Cependant, l’arrivée prometteuse des deux premières grandes mines de lithium dans le pays, à savoir Goulamina qui doit commencer ses opérations en 2024 et Bougouni qui devrait suivre en 2025, apporte avec elle une série de nouveaux défis auxquels l’État malien doit faire face. Parmi ces défis figure la complexe et délicate tâche de fixer de manière transparente les prix de transfert. 

Aussi, ces prix, qui concernent les transactions financières, commerciales ou techniques effectuées entre une filiale locale et sa maison mère située à l’étranger, sont souvent utilisés par les multinationales afin de réduire leur charge fiscale au détriment des pays hôtes de ces ressources minières. Dans un marché du lithium qui continue de se développer mais reste néanmoins assez opaque, la nécessité pour les autorités fiscales du Mali de surveiller de près ces pratiques devient impérieuse pour garantir que le pays tire un véritable bénéfice économique de ses ressources naturelles nouvellement exploitées.

Les prix de transfert peuvent se matérialiser de différentes manières, offrant ainsi une gamme de situations complexes. Par exemple, il peut s’agir de la vente du produit minier à une filiale du groupe située à l’étranger, ainsi que de la facturation de services techniques lorsque la maison mère fournit des services spécialisés à sa filiale locale. 
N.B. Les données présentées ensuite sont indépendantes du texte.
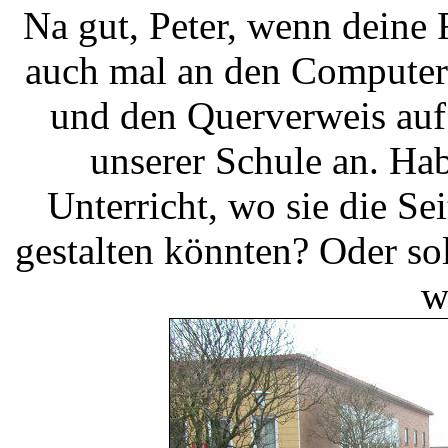
Na gut, Peter, wenn deine
auch mal an den Computer 
und den Querverweis auf d
unserer Schule an. Ha
Unterricht, wo sie die S
gestalten könnten? Oder sol
w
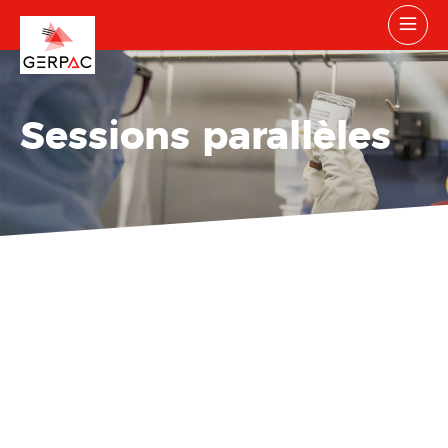
Sessions parallèles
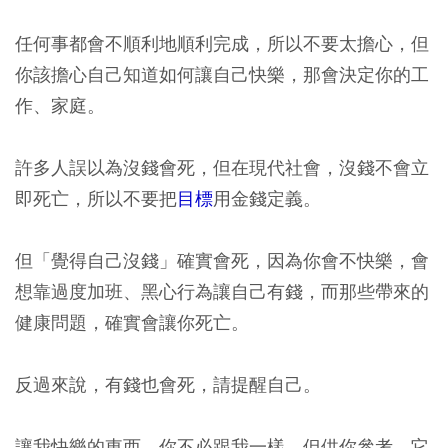
任何事都會不順利地順利完成，所以不要太擔心，但
你該擔心自己知道如何讓自己快樂，那會決定你的工
作、家庭。
許多人誤以為沒錢會死，但在現代社會，沒錢不會立
即死亡，所以不要把
目標
用金錢定義。
但「覺得自己沒錢」確實會死，因為你會不快樂，會
想靠過度加班、黑心行為讓自己有錢，而那些帶來的
健康問題，確實會讓你死亡。
反過來說，有錢也會死，請提醒自己。
讓我快樂的東西，你不必跟我一樣，但供你參考，它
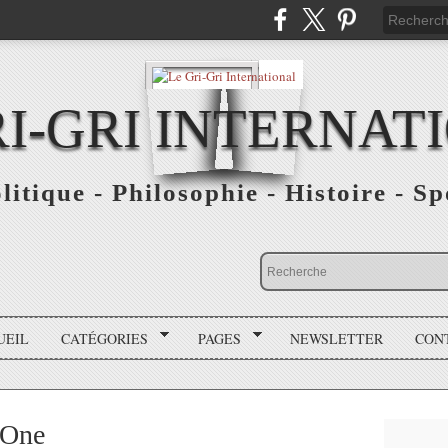
RI-GRI INTERNAT
olitique - Philosophie - Histoire - S
UEIL
CATÉGORIES
PAGES
NEWSLETTER
CON
 One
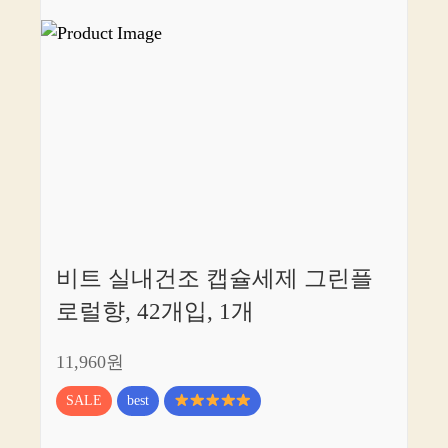
비트 실내건조 캡슐세제 그린플
로럴향, 42개입, 1개
11,960원
SALE
best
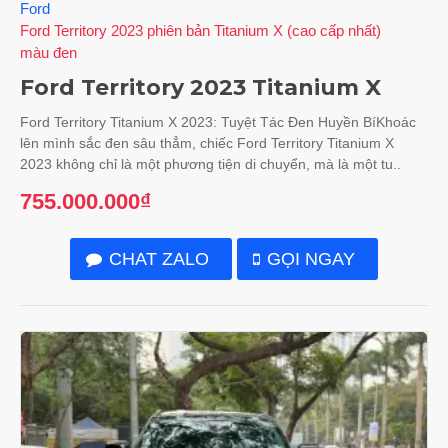
Ford
Ford Territory 2023 phiên bản Titanium X (cao cấp nhất)
màu đen
Ford Territory 2023 Titanium X
Ford Territory Titanium X 2023: Tuyệt Tác Đen Huyền BíKhoác
lên mình sắc đen sâu thẳm, chiếc Ford Territory Titanium X
2023 không chỉ là một phương tiện di chuyển, mà là một tu..
755.000.000₫
CHAT ZALO
GỌI NGAY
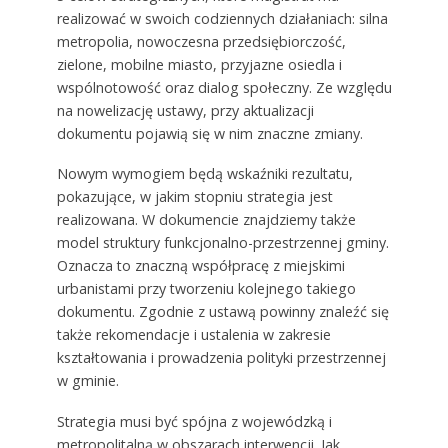
realizować w swoich codziennych działaniach: silna
metropolia, nowoczesna przedsiębiorczość,
zielone, mobilne miasto, przyjazne osiedla i
wspólnotowość oraz dialog społeczny. Ze względu
na nowelizację ustawy, przy aktualizacji
dokumentu pojawią się w nim znaczne zmiany.
Nowym wymogiem będą wskaźniki rezultatu,
pokazujące, w jakim stopniu strategia jest
realizowana. W dokumencie znajdziemy także
model struktury funkcjonalno-przestrzennej gminy.
Oznacza to znaczną współpracę z miejskimi
urbanistami przy tworzeniu kolejnego takiego
dokumentu. Zgodnie z ustawą powinny znaleźć się
także rekomendacje i ustalenia w zakresie
kształtowania i prowadzenia polityki przestrzennej
w gminie.
Strategia musi być spójna z wojewódzką i
metropolitalną w obszarach interwencji. Jak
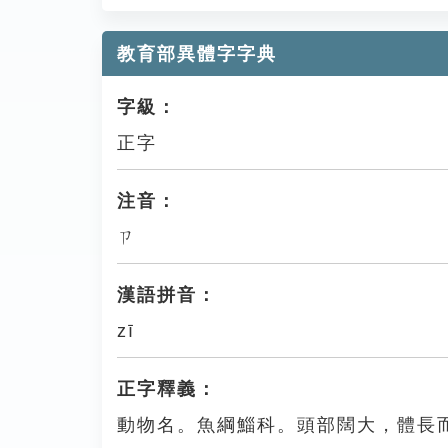
教育部異體字字典
字級：
正字
注音：
ㄗ
漢語拼音：
zī
正字釋義：
動物名。魚綱鯔科。頭部闊大，體長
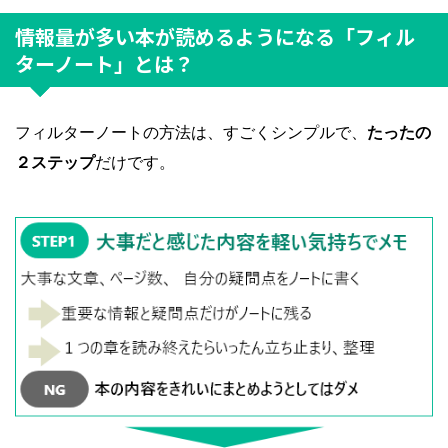
情報量が多い本が読めるようになる「フィル
ターノート」とは？
フィルターノートの方法は、すごくシンプルで、
たったの
２ステップ
だけです。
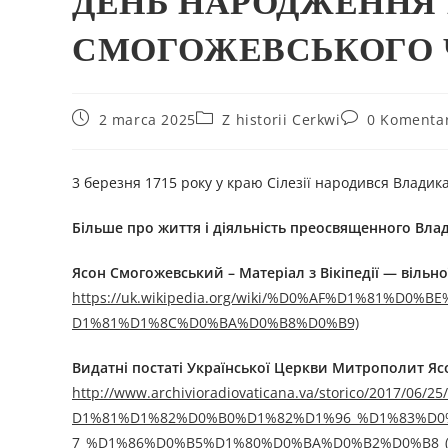
ДЕНЬ НАРОДЖЕННЯ
СМОГОЖЕВСЬКОГО ЧС
2 marca 2025
Z historii Cerkwi
0 Komenta
3 березня 1715 року у краю Сілезії народився Влад
Більше про життя і діяльність преосвященного
В
ла
Ясон Смогожевський
–
Матеріал з Вікіпедії — вільно
https://uk.wikipedia.org/wiki/%D0%AF%D1%81
D1%81%D1%8C%D0%BA%D0%B8%D0%B9)
Видатні постаті Української Церкви Митрополит Я
http://www.archivioradiovaticana.va/storico/2
D1%81%D1%82%D0%B0%D1%82%D1%96_%D1%83%D
7_%D1%86%D0%B5%D1%80%D0%BA%D0%B2%D0%B8_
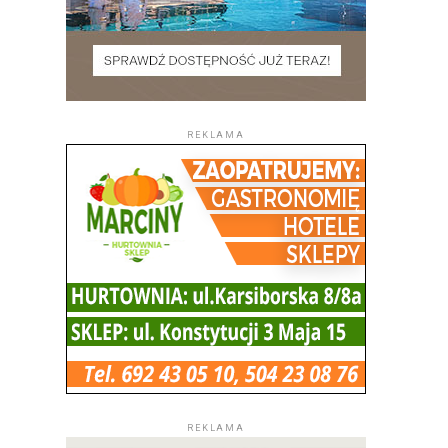
REKLAMA
REKLAMA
De plus, cela inclut également des transactions liées à l’utilisation de brevets et de marques déposées entre différentes entités appartenant au même groupe. Dans tous ces cas, il est crucial de noter que ces transactions se déroulent exclusivement à l’intérieur du groupe lui-même, et non pas sur un marché ouvert et concurrentiel. Cette nature intra-groupe rend la détermination du prix particulièrement complexe et souvent sujette à interprétation fiscale, car il n’y a pas de comparatif externe pour évaluer le prix juste.

Le cas du lithium au Mali illustre particulièrement bien cette complexité inhérente aux prix de transfert. Contrairement à des produits de consommation courante que l’on pourrait retrouver dans un supermarché, ou même à des matières premières comme l’or dont le prix est bien établi et souvent affiché publiquement, le marché du lithium est beaucoup plus opaque et difficile à cerner.
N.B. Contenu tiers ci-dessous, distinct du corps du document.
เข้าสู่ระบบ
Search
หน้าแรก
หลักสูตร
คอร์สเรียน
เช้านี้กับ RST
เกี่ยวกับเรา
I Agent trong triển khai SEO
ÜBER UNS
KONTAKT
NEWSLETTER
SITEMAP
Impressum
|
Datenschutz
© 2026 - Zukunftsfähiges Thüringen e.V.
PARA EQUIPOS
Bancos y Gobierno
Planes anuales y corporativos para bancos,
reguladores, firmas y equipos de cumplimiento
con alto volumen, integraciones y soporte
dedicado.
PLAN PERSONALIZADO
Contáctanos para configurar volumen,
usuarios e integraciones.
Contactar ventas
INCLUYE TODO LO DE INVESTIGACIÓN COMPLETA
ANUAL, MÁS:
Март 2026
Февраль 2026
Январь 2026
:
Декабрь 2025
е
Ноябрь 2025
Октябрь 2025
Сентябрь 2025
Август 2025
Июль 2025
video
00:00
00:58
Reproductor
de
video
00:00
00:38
 « Il est plus difficile d’y lire les tendances émergentes et de savoir précisément quel devrait être le  »juste prix », ce qui complique encore les évaluations économiques et fiscales liées au commerce de cette ressource », déclare Adam Megginson, analyste chevronné chez Benchmark Mineral Intelligence, lors d’une interview réalisée par par Croissance Afrique. Ce manque de transparence rend la tâche des analystes et décideurs économiques encore plus ardue, nécessitant une expertise et une diligence accrues pour naviguer dans ces eaux complexes.

Les contrats de vente de la production des deux premières mines de lithium du Mali s’inscrivent dans ce contexte global de croissance de la demande mondiale pour le lithium, un élément clé dans les batteries des véhicules électriques, ainsi que dans diverses applications industrielles. Ces accords d’approvisionnement sont actuellement en place entre la société locale exploitant chaque site minier et son principal actionnaire chinois, démontrant l’intérêt et l’implication internationale dans l’exploitation de ces précieuses ressources.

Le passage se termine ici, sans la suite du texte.